How does Sampling Help?
One of the greatest uses of statistics and sampling is to generalize from knowledge of sample data to (very likely accurate) knowledge of a larger population. It allows you to gain a quick understanding of what your document corpus contains. It is not a complete picture, but a representative idea that can be used to determine a methodology for document review. Using a built in Sampling Generator assures you that the results are consistently determined regardless of who is doing the work.
The randomizer built in to Cavo eD allows you to select documents according to conditions that you set and control, with each document in the population having an equal likelihood of being chosen as part of the sample. The Sampling Generator allows the user to control three key measures:
- Margin of Error
- Confidence Level
- Probability distribution
A Practical Application of Sampling
The use of sampling that I am going to discuss today is how to take a mathematical sampling of documents and email messages to help develop accurate Tag Profiles and Rules so that a review can proceed quickly and efficiently. Taking the time to do this type of analysis and review a sample set of documents will reduce the number of rules changes that need to be made once the review has started.
To sample the entire database or subsection of the database, you either select a review set or other collection of documents in the Case Navigator (they could be the entire corpus or the result of a specific search.) From the Reviewer module on the Ribbon Bar, Click on Current Results and then Take Sample from the dropdown menu.In the Take Sample panel. You will note that we have set the defaults for the most common sampling formulas that provide a good cross section of data, these can be adjusted on the fly.
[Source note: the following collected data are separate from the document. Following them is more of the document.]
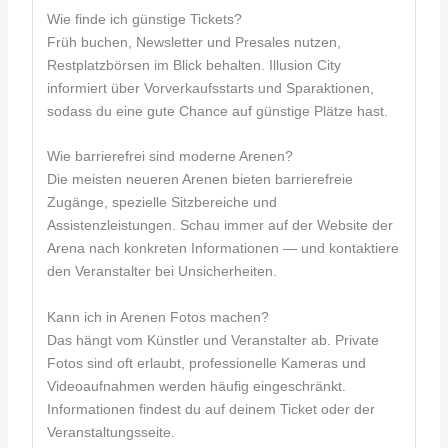
Wie finde ich günstige Tickets?
Früh buchen, Newsletter und Presales nutzen,
Restplatzbörsen im Blick behalten. Illusion City
informiert über Vorverkaufsstarts und Sparaktionen,
sodass du eine gute Chance auf günstige Plätze hast.
Wie barrierefrei sind moderne Arenen?
Die meisten neueren Arenen bieten barrierefreie
Zugänge, spezielle Sitzbereiche und
Assistenzleistungen. Schau immer auf der Website der
Arena nach konkreten Informationen — und kontaktiere
den Veranstalter bei Unsicherheiten.
Kann ich in Arenen Fotos machen?
Das hängt vom Künstler und Veranstalter ab. Private
Fotos sind oft erlaubt, professionelle Kameras und
Videoaufnahmen werden häufig eingeschränkt.
Informationen findest du auf deinem Ticket oder der
Veranstaltungsseite.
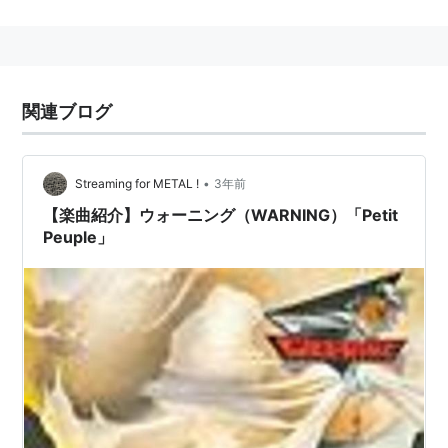
父
：
Known Fact（
ノウンファクト
）
母
：
Slightly Dangerous
母の父
：
Roberto（ロベルト）
関連ブログ
馬主
：
K.Abdulla
管理調教
：
Guy Harwood（英国）
師
•
Streaming for METAL !
3年前
競走成績
：
14戦8勝（米・仏・英）
【楽曲紹介】ウォーニング（WARNING）「Petit
Peuple」
主な勝ち
：
サセックスS
クイーンエリザベス2世S
鞍
備考
：
半弟コマンダーインチーフ（*Commander in
Chief）
輸入種牡馬、短距離に活躍馬が多い。またウォーニング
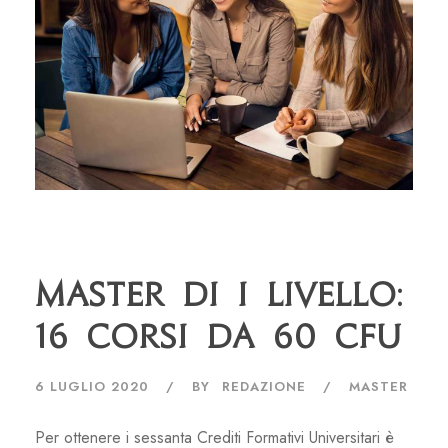
Master di I livello:
16 corsi da 60 CFU
6 LUGLIO 2020
BY
REDAZIONE
MASTER
Per ottenere i sessanta Crediti Formativi Universitari è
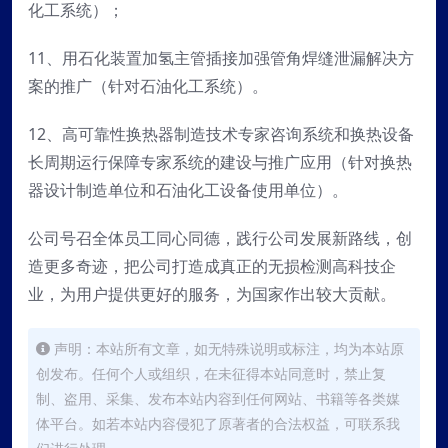
化工系统）；
11、用石化装置加氢主管插接加强管角焊缝泄漏解决方
案的推广（针对石油化工系统）。
12、高可靠性换热器制造技术专家咨询系统和换热设备
长周期运行保障专家系统的建设与推广应用（针对换热
器设计制造单位和石油化工设备使用单位）。
公司号召全体员工同心同德，践行公司发展新路线，创
造更多奇迹，把公司打造成真正的无损检测高科技企
业，为用户提供更好的服务，为国家作出较大贡献。
声明：本站所有文章，如无特殊说明或标注，均为本站原
创发布。任何个人或组织，在未征得本站同意时，禁止复
制、盗用、采集、发布本站内容到任何网站、书籍等各类媒
体平台。如若本站内容侵犯了原著者的合法权益，可联系我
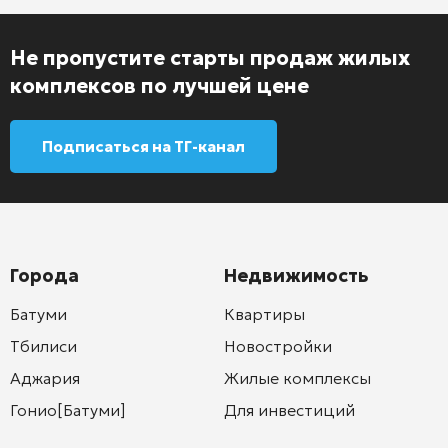
Не пропустите старты продаж жилых
комплексов по лучшей цене
Подписаться на ТГ-канал
Города
Недвижимость
Батуми
Квартиры
Тбилиси
Новостройки
Аджария
Жилые комплексы
Гонио[Батуми]
Для инвестиций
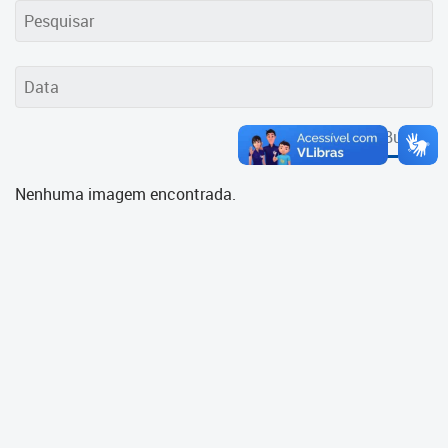
Cadastramento Escolar
Cadastro Online
Portal ICS Instituto Curitiba de
Saúde
Buscar
Portal Aprendere
Nenhuma imagem encontrada.
Portal do Servidor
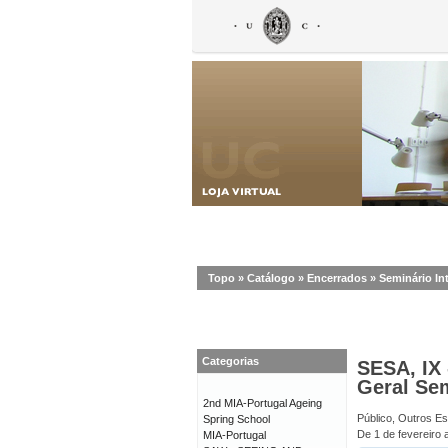
Topo
»
Catálogo
»
Encerrados
»
Seminário In
Categorias
SESA, IX 
Geral Se
2nd MIA-Portugal Ageing
Público, Outros E
Spring School
De 1 de fevereiro 
MIA-Portugal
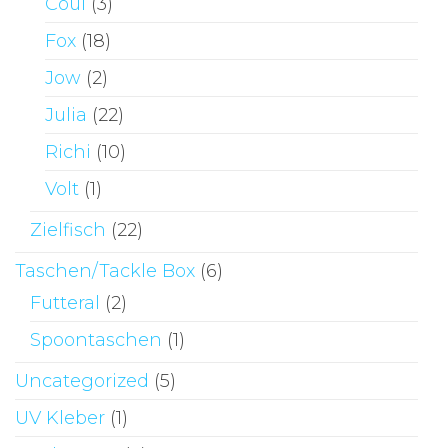
Coul
(3)
Fox
(18)
Jow
(2)
Julia
(22)
Richi
(10)
Volt
(1)
Zielfisch
(22)
Taschen/Tackle Box
(6)
Futteral
(2)
Spoontaschen
(1)
Uncategorized
(5)
UV Kleber
(1)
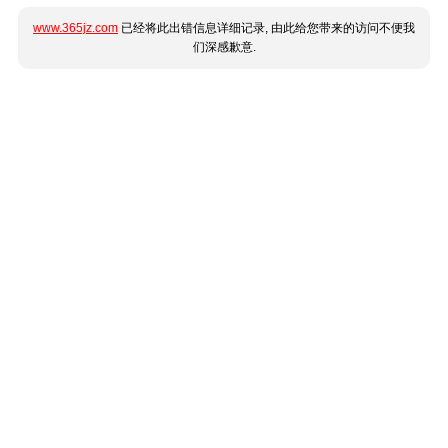
www.365jz.com
已经将此出错信息详细记录, 由此给您带来的访问不便我
们深感歉意.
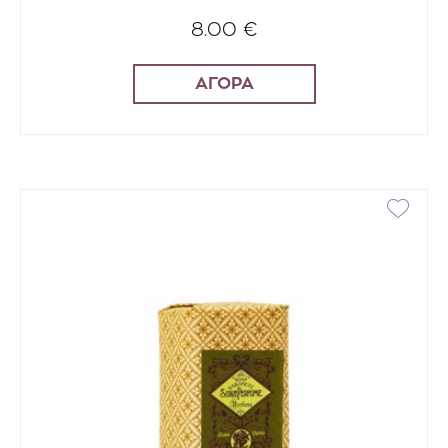
8.00 €
ΑΓΟΡΑ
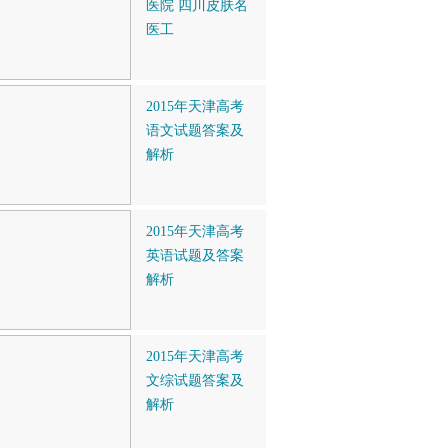
医院 四川皮肤名
医工
2015年天津高考
语文试题答案及
解析
2015年天津高考
英语试题及答案
解析
2015年天津高考
文综试题答案及
解析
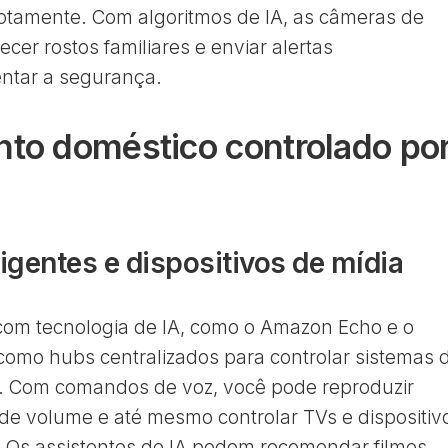
motamente. Com algoritmos de IA, as câmeras de
r rostos familiares e enviar alertas
ntar a segurança.
nto doméstico controlado po
ligentes e dispositivos de mídia
s com tecnologia de IA, como o Amazon Echo e o
omo hubs centralizados para controlar sistemas 
. Com comandos de voz, você pode reproduzir
s de volume e até mesmo controlar TVs e dispositiv
 Os assistentes de IA podem recomendar filmes,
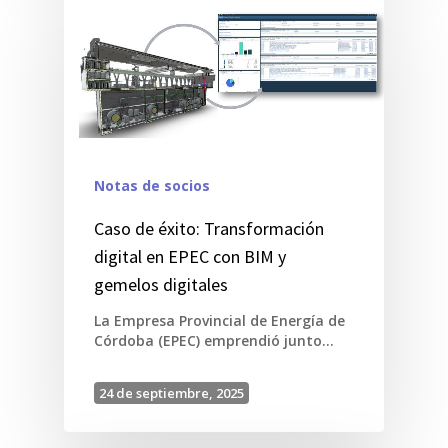
Notas de socios
Caso de éxito: Transformación
digital en EPEC con BIM y
gemelos digitales
La Empresa Provincial de Energía de
Córdoba (EPEC) emprendió junto…
24 de septiembre, 2025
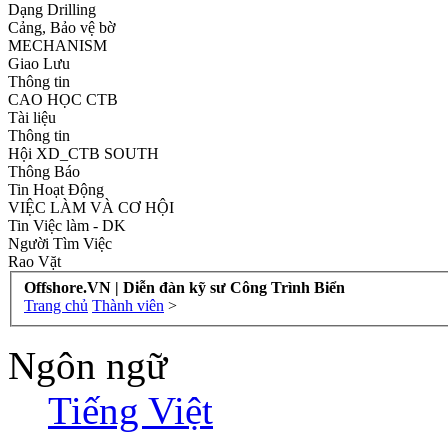
Dạng Drilling
Cảng, Bảo vệ bờ
MECHANISM
Giao Lưu
Thông tin
CAO HỌC CTB
Tài liệu
Thông tin
Hội XD_CTB SOUTH
Thông Báo
Tin Hoạt Động
VIỆC LÀM VÀ CƠ HỘI
Tin Việc làm - DK
Người Tìm Việc
Rao Vặt
Offshore.VN | Diễn đàn kỹ sư Công Trình Biển
Trang chủ
Thành viên
>
Ngôn ngữ
Tiếng Việt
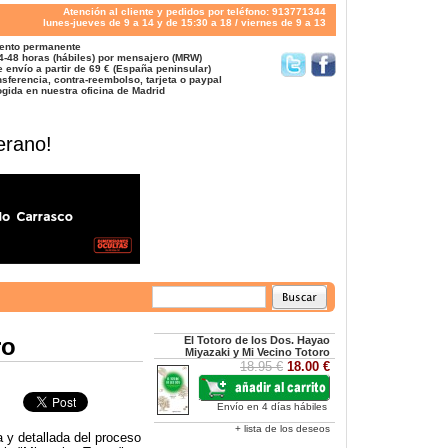
Atención al cliente y pedidos por teléfono: 913771344
lunes-jueves de 9 a 14 y de 15:30 a 18 / viernes de 9 a 13
ento permanente
4-48 horas (hábiles) por mensajero (MRW)
 envío a partir de 69 € (España peninsular)
sferencia, contra-reembolso, tarjeta o paypal
gida en nuestra oficina de Madrid
erano!
ro
El Totoro de los Dos. Hayao
Miyazaki y Mi Vecino Totoro
18.95 €
18.00 €
Envío en 4 días hábiles
+ lista de los deseos
a y detallada del proceso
- Margin of error defaults to 5%:
- The Confidence level defaults to 95%,
- Probability distribution defaults to 50%.
- The system then calculates the minimum sample that you should select in the Recommended Section based on the overall size of the collection that you are sampling and places that number in the Enter a Sample Size. This can be overriden based on the conditions required by the user.
- Click Take a Sample. The results display in a Document Grid.
- Examining this sample document set will give you an excellent cross-section of likely documents in the larger population. Reviewing the sample will allow you to create Tag Profiles and Rules that are relevant to this particular case, based on ideas, themes and concepts that you determine are important from the sample.